→ **EXERCISE PROMPT**: Below are the records; retype each one exactly.

[Data excerpts]
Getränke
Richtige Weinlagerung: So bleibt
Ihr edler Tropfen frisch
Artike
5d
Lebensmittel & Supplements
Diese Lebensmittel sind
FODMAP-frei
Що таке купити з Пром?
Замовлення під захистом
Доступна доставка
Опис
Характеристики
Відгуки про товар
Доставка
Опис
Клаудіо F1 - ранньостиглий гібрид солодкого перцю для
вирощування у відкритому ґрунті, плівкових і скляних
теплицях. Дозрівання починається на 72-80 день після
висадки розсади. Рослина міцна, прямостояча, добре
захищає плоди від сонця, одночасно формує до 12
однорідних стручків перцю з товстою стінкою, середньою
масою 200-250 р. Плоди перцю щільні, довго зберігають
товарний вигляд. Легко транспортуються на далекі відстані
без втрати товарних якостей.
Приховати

→ **RESULT OF THE TASK**:
Getränke
Richtige Weinlagerung: So bleibt
Ihr edler Tropfen frisch
Artike
5d
Lebensmittel & Supplements
Diese Lebensmittel sind
FODMAP-frei
Що таке купити з Пром?
Замовлення під захистом
Доступна доставка
Опис
Характеристики
Відгуки про товар
Доставка
Опис
Клаудіо F1 - ранньостиглий гібрид солодкого перцю для
вирощування у відкритому ґрунті, плівкових і скляних
теплицях. Дозрівання починається на 72-80 день після
висадки розсади. Рослина міцна, прямостояча, добре
захищає плоди від сонця, одночасно формує до 12
однорідних стручків перцю з товстою стінкою, середньою
масою 200-250 р. Плоди перцю щільні, довго зберігають
товарний вигляд. Легко транспортуються на далекі відстані
без втрати товарних якостей.
Приховати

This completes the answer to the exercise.